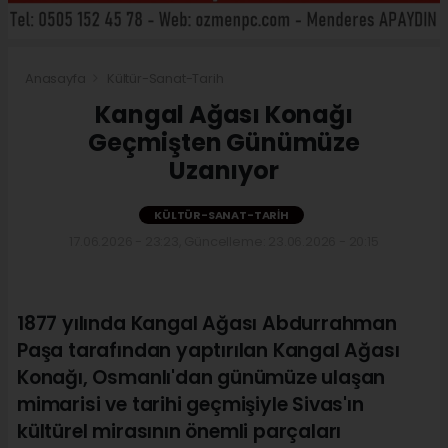
Anasayfa
Kültür-Sanat-Tarih
Kangal Ağası Konağı
Geçmişten Günümüze
Uzanıyor
KÜLTÜR-SANAT-TARIH
17.06.2026 - 23:23, Güncelleme: 23.06.2026 - 20:15
1877 yılında Kangal Ağası Abdurrahman
Paşa tarafından yaptırılan Kangal Ağası
Konağı, Osmanlı'dan günümüze ulaşan
mimarisi ve tarihi geçmişiyle Sivas'ın
kültürel mirasının önemli parçaları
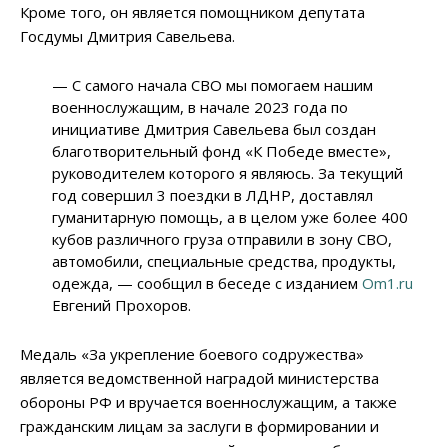
Кроме того, он является помощником депутата
Госдумы Дмитрия Савельева.
— С самого начала СВО мы помогаем нашим
военнослужащим, в начале 2023 года по
инициативе Дмитрия Савельева был создан
благотворительный фонд «К Победе вместе»,
руководителем которого я являюсь. За текущий
год совершил 3 поездки в ЛДНР, доставлял
гуманитарную помощь, а в целом уже более 400
кубов различного груза отправили в зону СВО,
автомобили, специальные средства, продукты,
одежда, — сообщил в беседе с изданием
Om1.ru
Евгений Прохоров.
Медаль «За укрепление боевого содружества»
является ведомственной наградой министерства
обороны РФ и вручается военнослужащим, а также
гражданским лицам за заслуги в формировании и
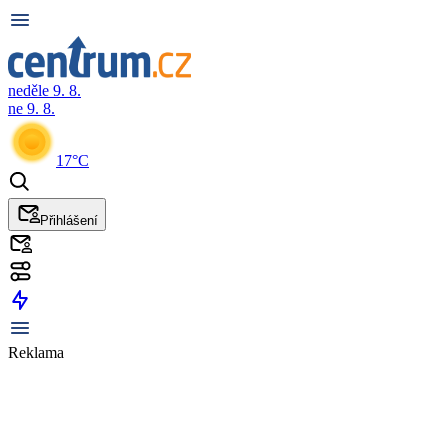
neděle 9. 8.
ne 9. 8.
17°C
Přihlášení
Reklama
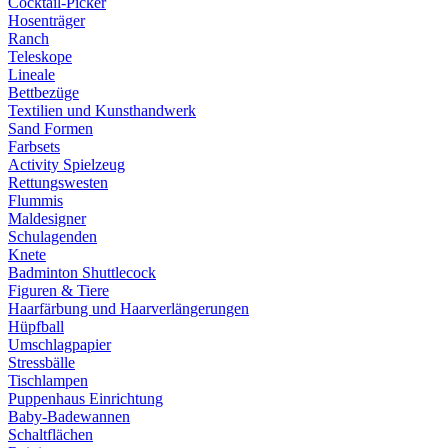
Cocktail-Picker
Hosenträger
Ranch
Teleskope
Lineale
Bettbezüge
Textilien und Kunsthandwerk
Sand Formen
Farbsets
Activity Spielzeug
Rettungswesten
Flummis
Maldesigner
Schulagenden
Knete
Badminton Shuttlecock
Figuren & Tiere
Haarfärbung und Haarverlängerungen
Hüpfball
Umschlagpapier
Stressbälle
Tischlampen
Puppenhaus Einrichtung
Baby-Badewannen
Schaltflächen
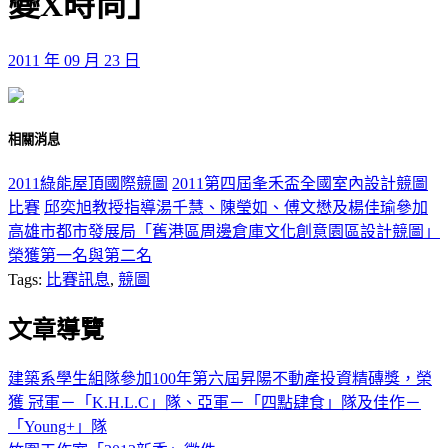
變X時尚」
2011 年 09 月 23 日
相關消息
2011綠能屋頂國際競圖
2011第四屆夆禾盃全國室內設計競圖
比賽
邱奕旭教授指導湯千慧、陳瑩如、傅文懋及楊佳瑜參加
高雄市都市發展局「舊港區周邊倉庫文化創意園區設計競圖」
榮獲第一名與第二名
Tags:
比賽訊息
,
競圖
文章導覽
建築系學生組隊參加100年第六屆昇陽不動產投資精磚獎，榮
獲 冠軍－「K.H.L.C」隊、亞軍－「四點肆食」隊及佳作－
「Young+」隊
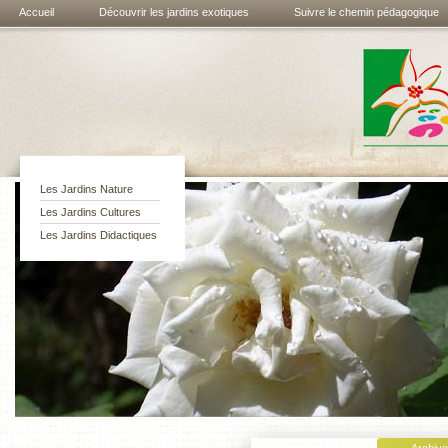
Accueil
Découvrir les jardins exotiques
Suivre le chemin pédagogique
Les jardins
exotiques de
Bouknadel
Les Jardins Nature
Les Jardins Cultures
Les Jardins Didactiques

----

## Task brief
When a line in the listing has the string "Ağası" in it, return that line.

## Answer section
Kangal Ağası Konağı
1877 yılında Kangal Ağası Abdurrahman
Paşa tarafından yaptırılan Kangal Ağası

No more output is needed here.